Dealing with Hypoglycaemia
Be open-minded and let your child know that there would be times that you and he would have to bravely deal with the symptoms that may occur with his blood sugar drops below the recommended level and that he needs to tell you right away about the symptoms that he is feeling.
Here are the symptoms:
- Unconsciousness or convulsions
- Irritability
- Double Vision
- Weakness, trembling or shaking
- Dizziness
- No coordination
- Headache
- Confusion or drowsiness
There would be instances where your child would not be able to figure what exactly is going on with his body. But just the same, if he feels something he doesn’t understand or know, encourage him to tell you about it so you can do a blood sugar level test. If it falls below 70, then he has hypoglycaemia.
This means that he needs to eat or drink something to raise it to the normal level which is 80 mg/dL. Typically, his dietician would recommend a certain amount of sugar concentrate which is approximately 10 to 15 grams of sugar.
Some sources of sugar concentrate are:
- Honey- 1 or 2 tablespoons
- Glucose Gel or Glucose Tablet- 2 doses or 2 tablets
- Jelly Beans- 7 to 10 pieces
- Cake Decorator’s Gel- a small tube
- Grape Juice or Orange Juice- half a cup. Juice in boxes is fine.
- Regular Soda- half of a can’s contents
- Candy -2 to 4 pieces
It is recommended that you always keep a handy bag with portions of the solid sugar sources mentioned. These sugar sources must contain 15 grams of sugar each.
There would also be times that your child would not be able to eat or drink. In cases like this, you need to inject him with glucagon prescribed by his doctor. A glucagon is a hormone that helps the liver produce sugar that is then released in the bloodstream. After injecting the glucagon, it would only take 30 minutes for it to take effect.

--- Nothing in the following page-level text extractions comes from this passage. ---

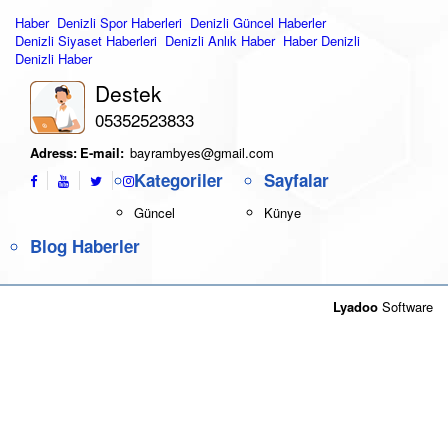
Haber
Denizli Spor Haberleri
Denizli Güncel Haberler
Denizli Siyaset Haberleri
Denizli Anlık Haber
Haber Denizli
Denizli Haber
Destek
05352523833
Adress:
E-mail:
bayrambyes@gmail.com
Kategoriler
Sayfalar
Güncel
Künye
Blog Haberler
Lyadoo
Software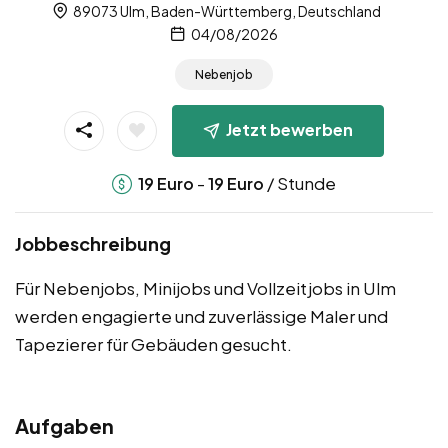
89073 Ulm, Baden-Württemberg, Deutschland
04/08/2026
Nebenjob
Jetzt bewerben
-
/ Stunde
19
Euro
19
Euro
Jobbeschreibung
Für Nebenjobs, Minijobs und Vollzeitjobs in Ulm
werden engagierte und zuverlässige Maler und
Tapezierer für Gebäuden gesucht.
Aufgaben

You can ask your doctor to prescribe your child two of the glucagon kits so that if hypoglycaemia suddenly attacks, you have a kit ready. If you are not sure how to use it, there are practice kits that can be provided by your doctor and pharmacist. Doing this would help you to stay calm and be comfortable injecting glucagon into your child if needed.

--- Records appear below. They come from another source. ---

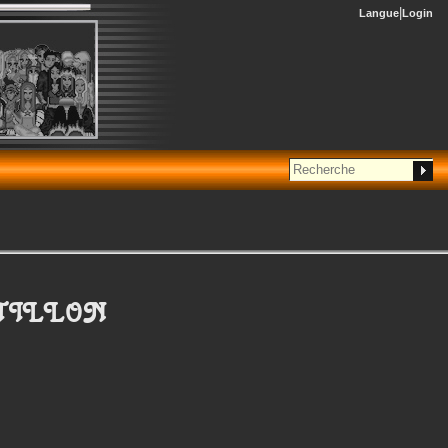
Langue
Login
TILLON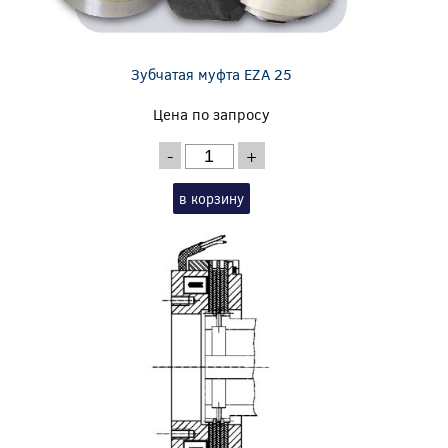
Зубчатая муфта EZA 25
Цена по запросу
-
+
в корзину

Of course, you need to call 911 or take your child to the hospital immediately if he becomes unconscious.
Nutritional Needs
Children are picky when it comes to eating and exposing him into a meal plan that would usually include the ones that he doesn’t eat would be very challenging. Give some time explaining as to why you need to control what he eats and you can ask his dietician for alternatives for his favourite foods. Your dietician would help you come up with a meal plan that would help control his blood sugar level and at the same time would provide for his growing up needs.
While there are many online resources that you can refer to, it is better to seek help directly from specialists. Only these people would know the best nutrition for your child.
Benefits of Exercise
Lastly, let your child know how exercise or a physical activity would help lower his blood sugar level. Give him encouragement and a lot of support if he wants to engage into moderate sports or any hobby that would require physical activity. You must take note that a physical activity may suddenly trigger hypoglycaemia. If this happens, he needs to time out from the activity first.

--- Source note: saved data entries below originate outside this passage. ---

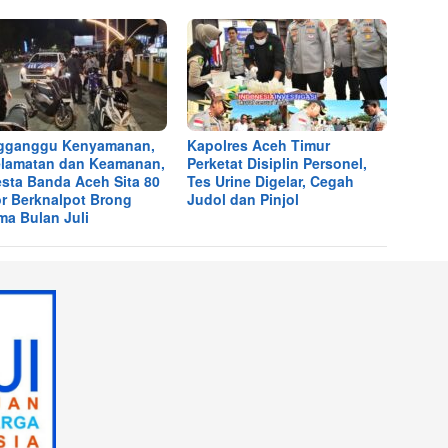
gganggu Kenyamanan,
Kapolres Aceh Timur
lamatan dan Keamanan,
Perketat Disiplin Personel,
esta Banda Aceh Sita 80
Tes Urine Digelar, Cegah
r Berknalpot Brong
Judol dan Pinjol
ma Bulan Juli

Check his blood sugar level using a glucometer and have him eat or drink his sugar sources. Wait for at least half-an-hour and do another test. If his blood sugar level is at least 80 mg/ dL, he may go back to his activity.
It is also your responsibility to let his coach, team manager or teacher know his condition and what needs to be done when your child experiences hypoglycaemic symptoms while he is under their supervision.